O último dia de Casa de Criadores começa em tom emocional e particular. No backstage, Karin Feller contou para a ELLE que esta é uma de suas primeiras experimentações em moda que parte de uma inspiração absolutamente calcada em experiências pessoais. “Eu sou de Israel, vivi lá até os nove anos de idade. Nessa ponte, percebo que existe uma diferença grande do pôr-do-sol daqui e do pôr-do-sol de lá. É olhando para o céu que eu me lembro onde estou”, disse.

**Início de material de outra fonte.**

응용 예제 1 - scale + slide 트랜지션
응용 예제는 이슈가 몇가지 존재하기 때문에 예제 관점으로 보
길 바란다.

Esse cenário da natureza é que empresta as cores para as aquarelas da estilista que, tradicionalmente, tornam-se estampas em suas coleções. A delicadeza de suas pinturas casa perfeitamente com as modelagens que, mesmo se leves e soltinhas, são super complexas. Destaque também para o bordado que aparece pontual, mas certeiro. Nada de desvios óbvios para o “brilho pelo brilho”, aqui, o efeito é o de colorir, redesenhar e decorar detalhes da roupa que dão um acabamento incrível para as peças idealizadas por Karin. Sem dúvida, uma de suas melhores investidas à frente da DiGaspi.

Fernando Cozendey

“Essa coleção é a primeira de uma trilogia”, explica o carioca Fernando Cozendey. “Ela se chama ‘Perfeita’ e a minha ideia é que ela fale sobre a vida adulta. Depois, vou fazer outra sobre adolescência e infância.” A maturidade que o estilista conhecido por suas roupas elásticas sempre coladas ao corpo projeta em suas novas peças é aquela de entender que, independente de como anda a vida dos outros, é preciso encarar a “perfeição” de nossas alegrias, nossas tristezas, nossas falhas. “Ainda mais hoje em dia, com as redes sociais, ficamos completamente viciados em nos comparar com as outras pessoas. Achamos que todo mundo é mais sarado, mais rico, mais bonito, mais bem-sucedido, mais tudo do que nós. No fim das contas, essa busca cansa e não tem o menor valor”, diz.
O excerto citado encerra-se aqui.